A Duffield-based company is supplying high-tech, protective clothing to the Ministry of Defence’s SAS special forces and emergency services personnel.
Armadillo Merino has developed a superfine wool from Merino sheep which is safer than the synthetic fibres often used in high-risk jobs as it is fire resistant up to 600 degrees Celsius.
Founder Andy Caughey, 53, originally from New Zealand, started the company in 2011, having previously been managing director of Smedley’s Mill.
Now Armadillo, based on Nether Close, ships the protective clothing to 26 different countries.
He said: “My background is working with wool as a fibre for fashion and outdoor clothing brands.
“But what we wanted to do was provide something for professional risk-takers such as police, fire and military personnel.
“It provides an extra level of protection for people whose lives are at risk.”
Andy came up with the idea for Armadillo Merino while watching news reports of soldiers returning from Iraq and Afghanistan with burns and injuries caused by the clothes they were wearing.

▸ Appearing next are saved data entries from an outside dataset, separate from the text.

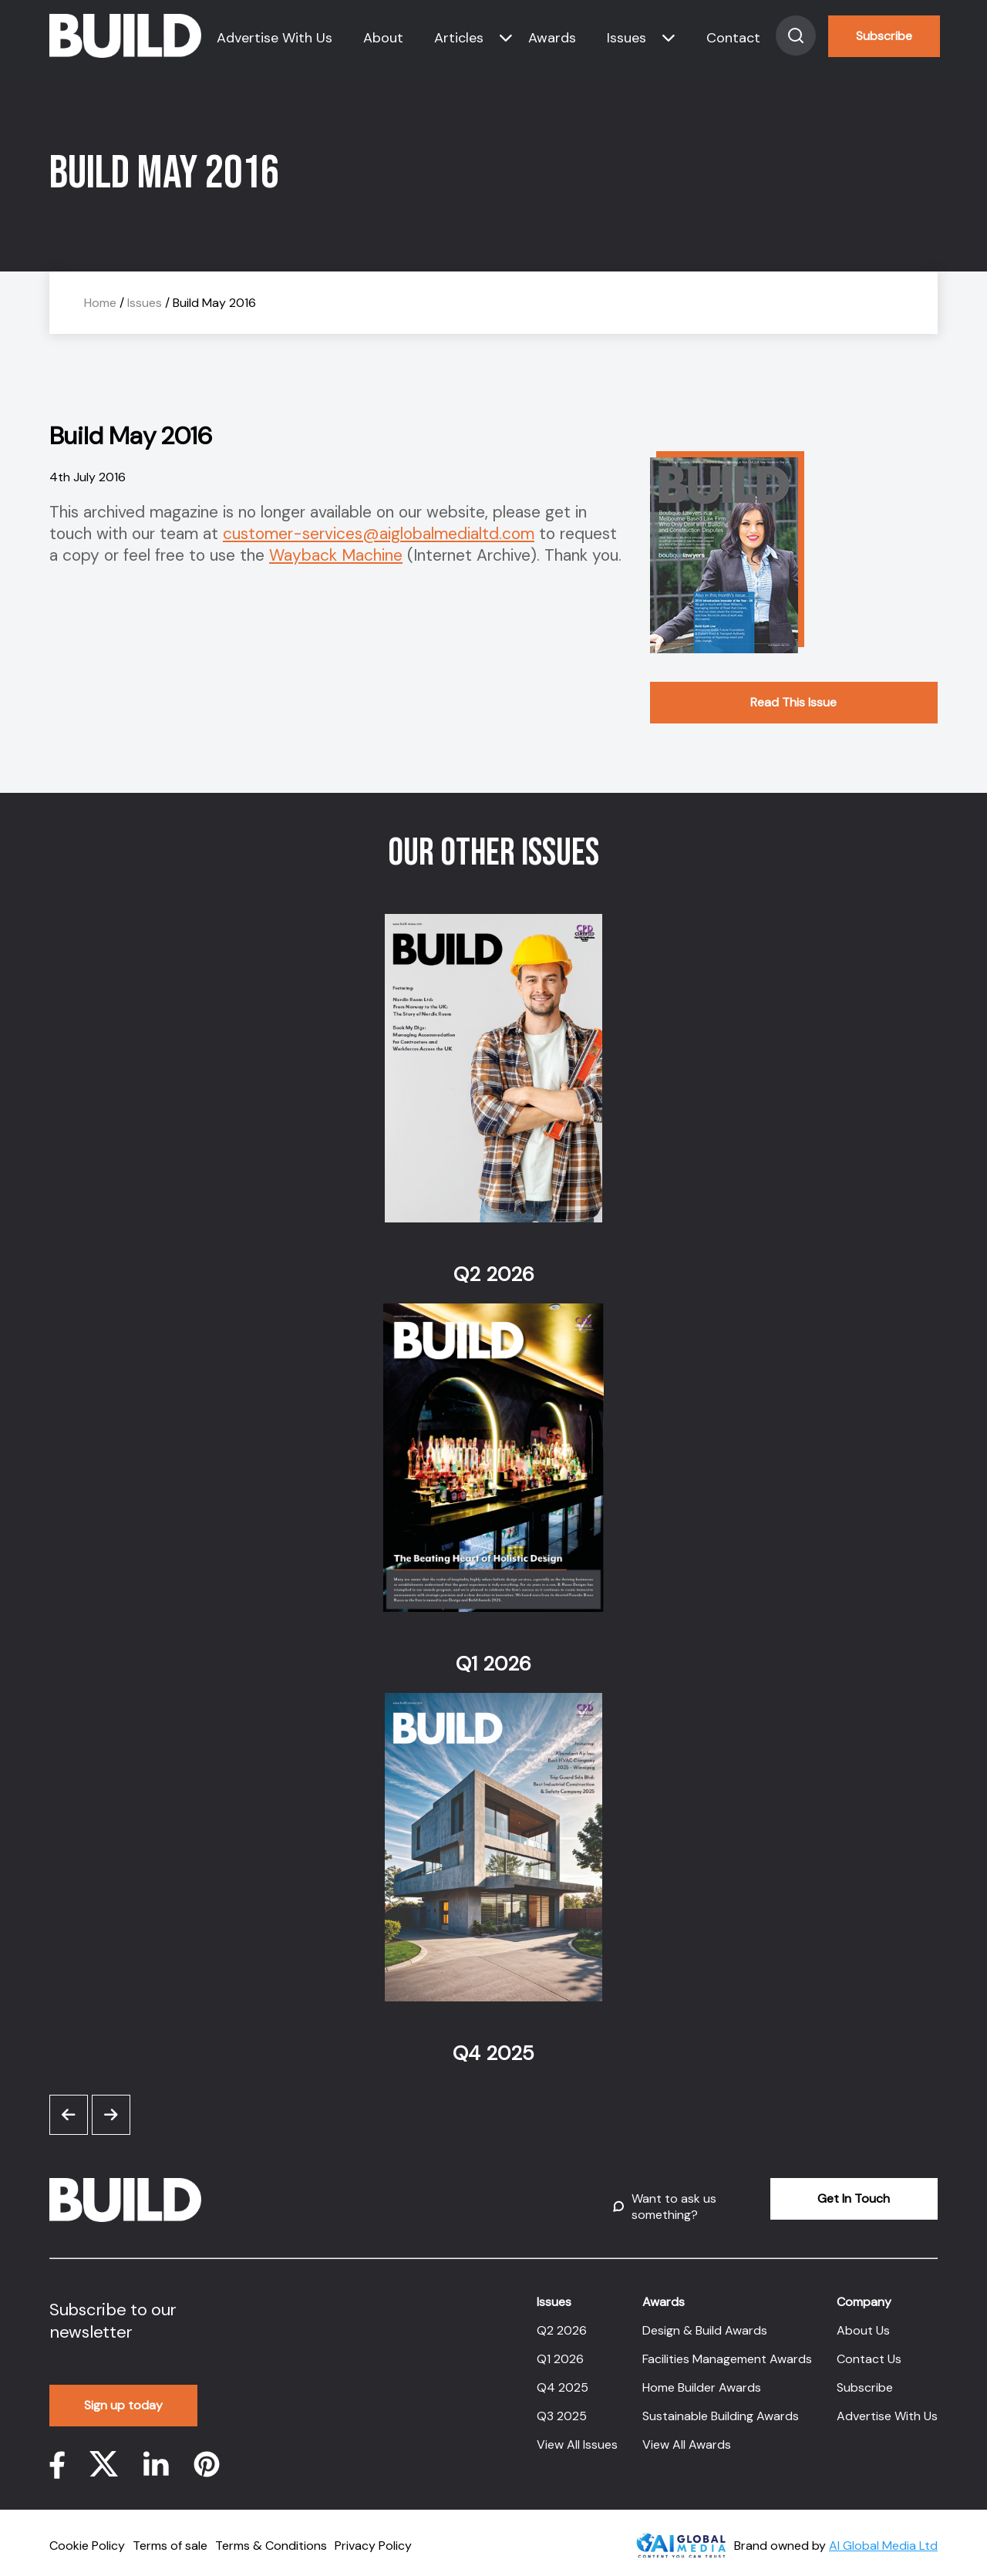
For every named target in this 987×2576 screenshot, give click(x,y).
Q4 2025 (562, 2378)
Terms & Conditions (271, 2536)
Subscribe (884, 36)
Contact (733, 38)
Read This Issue (793, 702)
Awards (552, 38)
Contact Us (869, 2350)
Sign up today (124, 2396)
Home (100, 303)
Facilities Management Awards (727, 2350)
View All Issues (577, 2435)
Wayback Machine (336, 555)
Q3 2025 (562, 2407)
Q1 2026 (560, 2350)
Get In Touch (823, 2198)
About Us (863, 2321)
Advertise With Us (274, 38)
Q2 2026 (562, 2321)
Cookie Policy (87, 2536)
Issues (626, 38)
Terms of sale (170, 2536)
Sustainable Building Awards (720, 2407)
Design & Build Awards (704, 2321)
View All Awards (686, 2435)
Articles (458, 38)
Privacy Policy (373, 2536)
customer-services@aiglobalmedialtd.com (378, 534)
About (383, 38)
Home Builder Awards (701, 2378)
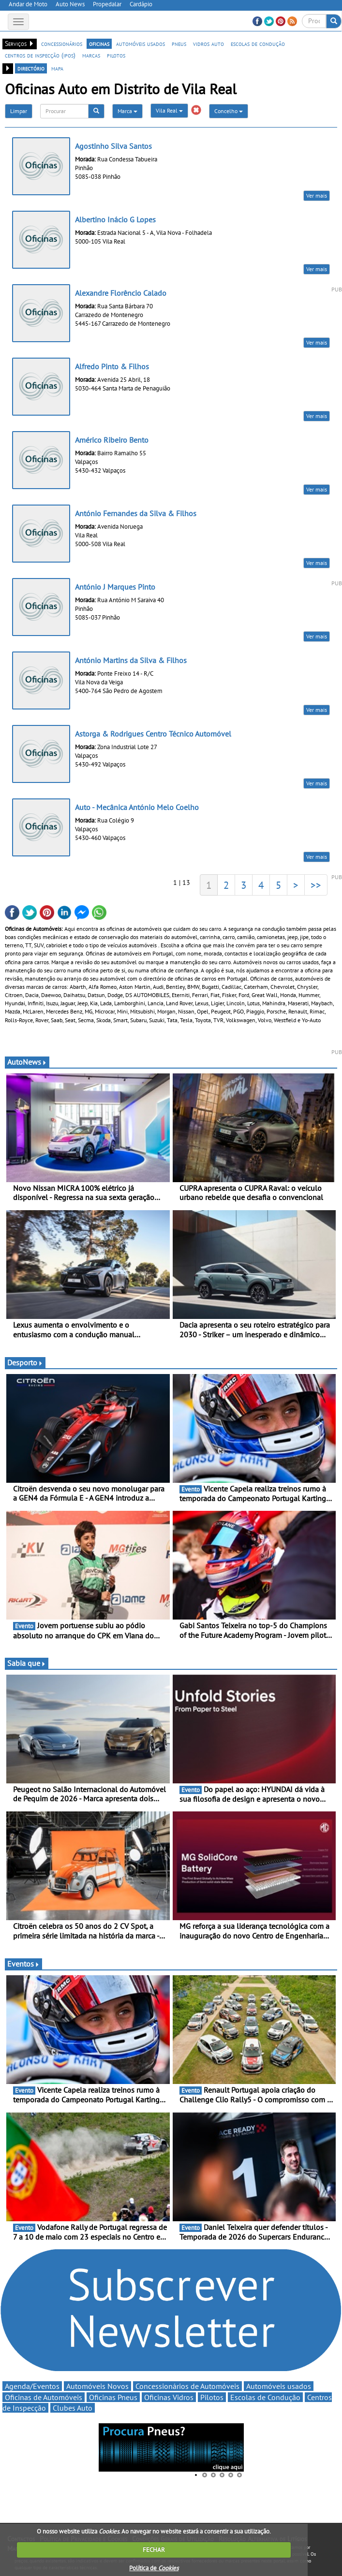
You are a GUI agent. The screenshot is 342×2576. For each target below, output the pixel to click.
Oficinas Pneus (113, 2397)
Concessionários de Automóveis (187, 2386)
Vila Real (169, 110)
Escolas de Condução (265, 2397)
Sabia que (26, 1663)
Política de (153, 2568)
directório (31, 68)
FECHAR (154, 2550)
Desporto (25, 1362)
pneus (179, 43)
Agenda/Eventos (32, 2386)
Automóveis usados (278, 2386)
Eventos (23, 1963)
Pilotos (211, 2397)
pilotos (116, 55)
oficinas (99, 43)
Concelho (228, 111)
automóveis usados (140, 43)
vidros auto (208, 43)
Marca (127, 111)
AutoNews (27, 1062)
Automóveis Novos (97, 2386)
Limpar (18, 111)
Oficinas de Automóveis (43, 2397)
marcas (91, 55)
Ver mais (316, 195)
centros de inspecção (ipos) (40, 55)
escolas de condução (258, 43)
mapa (57, 68)
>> (316, 885)
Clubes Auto (72, 2408)
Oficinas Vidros (168, 2397)
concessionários (61, 43)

The next-to-skin clothing his company produces does not melt or drip if it burns, keeps wearers warm when in the cold and helps cool them down in the heat.
Because the superfine wool used by Armadillo Merino clothing, also being supplied to astronauts, is so highly heat- resistant wearers can avoid the kind of injuries caused by the melting which occurs in synthetic material as the material melts and drips onto their skin.
Not only that, but the fabric is also highly odour-resistant.
Whereas cotton sucks moisture up away from the body, offering a food source for micro-bacteria and generating body odour, wool naturally absorbs and releases moisture.
As well as high-risk services personnel, it is possible that Merino may be able to offer the versatile product to other professionals such as those in the hydro-electric, oil, steel and car industries.